The Old Bridge
Ilustrasi: bustcraftusa |
Ia telah berada di sana selama
berjam-jam. Tangisnya tersedu-sedu hingga terdengar dari bilik koridor ruangan.
Berulang-kali aku memanggilnya dari balik pintu, namun ia seperti tak
mendengarku.
Aku hanya ingin berbicara
padanya, aku ingin sekali menjelaskan semuanya. Ia masih bergeming. Hatiku
terkoyak-koyak saat suaranya terdengar semakin parau terisak dalam tangis.
Tolong sadari diriku!
Derap langkahnya terdengar lirih menuju
pintu sebelum ia mendorongnya hingga terbanting hampir menampar wajahku. Ia
melewatiku begitu saja, mengabaikan segala upayaku untuk mengehentikannya,
mengacuhkan permohonanku untuk sejenak berbicara padanya.
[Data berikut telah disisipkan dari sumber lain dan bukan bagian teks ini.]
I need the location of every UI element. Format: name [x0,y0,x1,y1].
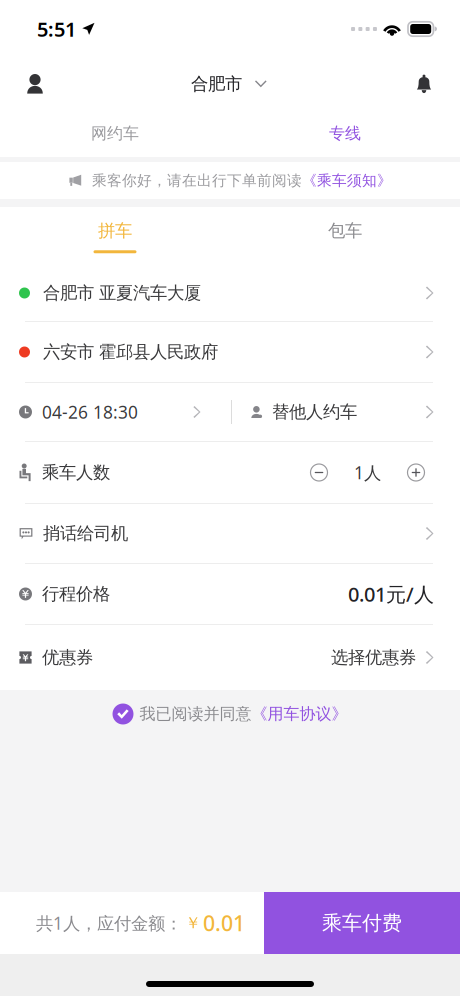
staticText: 我已阅读并同意 [140,704,252,724]
button[interactable]: Decrease passengers [310,464,328,482]
staticText: 专线 [329,124,361,143]
staticText: 5:51 [37,16,76,42]
staticText: 捎话给司机 [43,523,128,544]
button[interactable]: 专线 [230,110,460,157]
button[interactable]: 拼车 [0,207,230,265]
staticText: ￥ [185,913,201,933]
staticText: 乘车人数 [42,462,110,483]
staticText: 乘车付费 [322,911,402,935]
button[interactable]: Increase passengers [407,464,425,482]
button[interactable]: 包车 [230,207,460,265]
staticText: 包车 [328,220,362,241]
staticText: 选择优惠券 [331,647,416,668]
button[interactable]: 替他人约车 [232,383,460,441]
staticText: 合肥市 亚夏汽车大厦 [43,282,201,304]
staticText: 优惠券 [42,647,93,668]
button[interactable]: 捎话给司机 [0,504,460,563]
staticText: 1人 [354,461,381,484]
button[interactable]: 04-26 18:30 [0,383,231,441]
staticText: 合肥市 [191,73,242,95]
staticText: 《乘车须知》 [302,172,392,190]
staticText: 《用车协议》 [252,704,348,724]
button[interactable]: 合肥市 亚夏汽车大厦 [0,265,460,321]
button[interactable]: 网约车 [0,110,230,157]
staticText: 替他人约车 [272,401,357,423]
staticText: 04-26 18:30 [42,400,138,424]
button[interactable]: 我已阅读并同意 [0,701,460,727]
button[interactable]: 六安市 霍邱县人民政府 [0,322,460,382]
staticText: 拼车 [98,220,132,241]
staticText: 六安市 霍邱县人民政府 [43,341,218,363]
button[interactable]: 乘车付费 [264,892,460,954]
staticText: 0.01元/人 [348,581,434,607]
staticText: 网约车 [91,124,139,143]
button[interactable]: 优惠券 [0,625,460,690]
staticText: 乘客你好，请在出行下单前阅读 [92,172,302,190]
staticText: 共1人，应付金额： [36,912,182,934]
staticText: 行程价格 [42,583,110,605]
button[interactable]: Profile [0,58,70,110]
button[interactable]: 合肥市 [191,58,267,110]
button[interactable]: 乘客你好，请在出行下单前阅读 [0,162,460,199]
button[interactable]: Notifications [388,58,460,110]
staticText: 0.01 [203,909,245,937]
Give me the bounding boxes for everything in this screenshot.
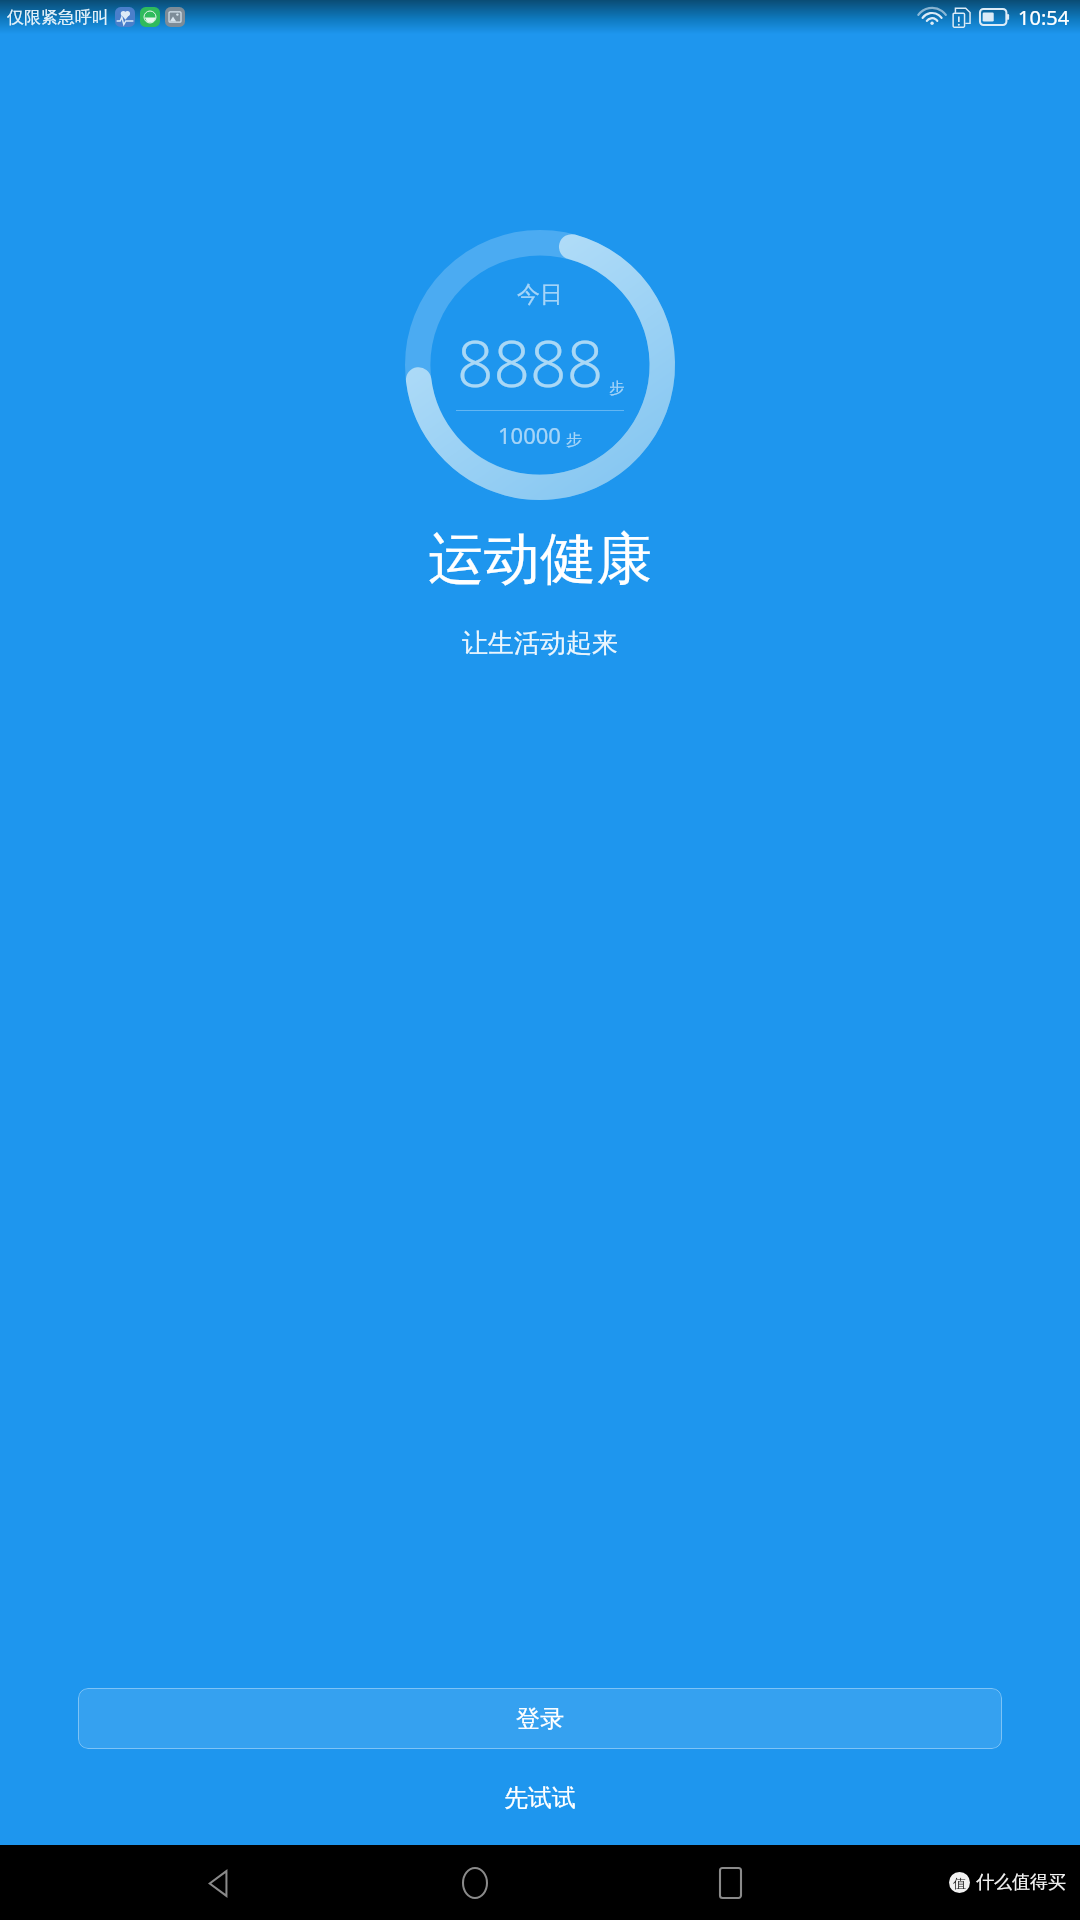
staticText: 步 [566, 430, 582, 450]
staticText: 登录 [516, 1704, 564, 1734]
staticText: 让生活动起来 [462, 627, 618, 660]
staticText: 值 [953, 1875, 966, 1891]
staticText: 运动健康 [428, 524, 652, 595]
staticText: 什么值得买 [976, 1871, 1066, 1894]
staticText: 今日 [517, 280, 563, 309]
staticText: 10:54 [1018, 4, 1070, 31]
button[interactable]: Back [184, 1847, 256, 1919]
staticText: 先试试 [504, 1783, 576, 1813]
button[interactable]: 登录 [78, 1688, 1002, 1749]
button[interactable]: Recent apps [694, 1847, 766, 1919]
button[interactable]: 先试试 [440, 1771, 640, 1825]
staticText: 仅限紧急呼叫 [7, 7, 109, 28]
button[interactable]: Home [439, 1847, 511, 1919]
staticText: 10000 [498, 420, 561, 450]
staticText: 8888 [457, 319, 604, 406]
staticText: 步 [609, 379, 624, 398]
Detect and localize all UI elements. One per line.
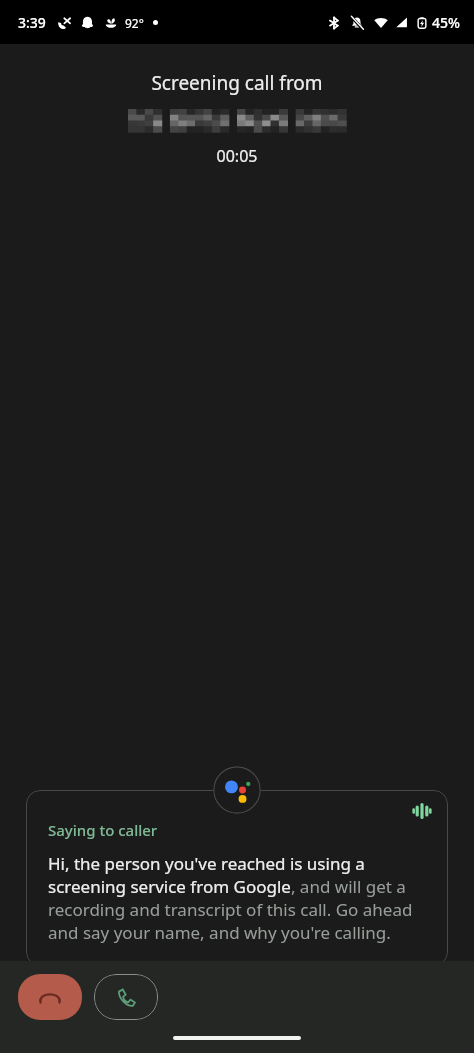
staticText: Saying to caller [48, 820, 158, 840]
staticText: 45% [432, 13, 460, 32]
staticText: 3:39 [18, 13, 46, 32]
button[interactable]: Answer call [94, 974, 158, 1020]
staticText: 92° [125, 15, 144, 31]
other: Audio waveform [414, 804, 430, 818]
staticText: Screening call from [0, 70, 474, 96]
staticText: Hi, the person you've reached is using a… [48, 852, 430, 944]
staticText: 00:05 [0, 145, 474, 167]
button[interactable]: Audio waveform [26, 790, 448, 966]
button[interactable]: End call [18, 974, 82, 1020]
Langkahnya yang terburu-buru
sontak membawanya keluar di tengah gelapnya malam dan dinginnya angin yang
menusuk tulang. Ku tak kuasa lagi menahan air mataku yang jatuh berlinang saat
ia mengabaikanku untuk ke sekian kalinya. Aku memelas memintanya penuh harap
agar ia berhenti dan mendengarkanku sebentar saja. Ia hanya menoleh ke belakang
dengan mata berbinar, kemudian berlari ke pematang jalan.
Tanpa pikir panjang aku segera
berlari mengejarnya, aku telah bersumpah untuk membawanya kembali pulang. Ia
terus berlari dan sesekali mengusap wajahnya yang sembab berurai air mata. Aku
masih berlari di belakangnya, mengikutinya menerjang dinginnya malam. Terus
berteriak memanggil namanya, namun ia seakan tuli.
Aku tak bisa memalingkan
pandanganku padanya. Karena ku, cinta dalam hidupku kini tengah berada pada
kondisi yang begitu mengerikan. Aku mungkin telah banyak menyalahkan orang
lain, tapi saat ini tak ada orang lain yang berhak disalahkan selain diriku
sendiri.
Gelapnya malam perlahan memudar
seiring cahaya terang rembulan menembus gumpalan awan. Ia menghentikan
langkahnya tepat di sebuah tempat yang rasanya tak asing bagiku. Jembatan bekas
kolonial yang telah usang.
Dengan berurai air mata, ia cukup
yakin melangkahkan kakinya ke tepi jembatan itu. Perasaanku berkecamuk
melihatnya putus asa, aku berteriak padanya agar berhenti dan berbicara padaku.
Ia sama sekali tak mendengar.
Sebelum aku dapat menggapainya,
ia telah berdiri di pagar jembatan sembari terisak dalam tangis yang berusaha
ia tahan. Ia menoleh sejenak ke belakang seolah menyadariku, namun ternyata
tidak. Rupanya ia hanya memandangi karangan bunga yang berada di sebelah
kakinya.
Bibirnya bergetar saat ia melihat
derasnya aliran sungai yang berada tepat di bawahnya. Ia berteriak mengutuk
angin, memaki ku dengan kalimat tak pantas, memanggilku bajingan, dan
membiarkanku pergi untuk terakhir kalinya.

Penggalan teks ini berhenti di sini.